BEGIN AVAILABLE DATA
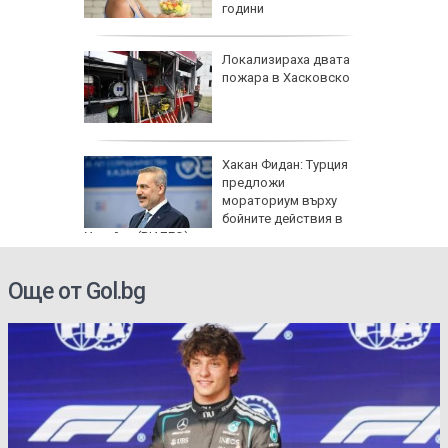
години
артофи
Локализираха двата
кашкавал
пожара в Хасковско
: Как да
Хакан Фидан: Турция
пасните
предложи
мораториум върху
бойните действия в
Украйна (ВИДЕО)
Още от Gol.bg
END AVAILABLE DATA
### DESCRIPTION OF THE TASK
The records above are to be repeated exactly, with every picture removed from the copy.

### RESULT FOR THIS EXERCISE
години
артофи
Локализираха двата
кашкавал
пожара в Хасковско
: Как да
Хакан Фидан: Турция
пасните
предложи
мораториум върху
бойните действия в
Украйна (ВИДЕО)
Още от Gol.bg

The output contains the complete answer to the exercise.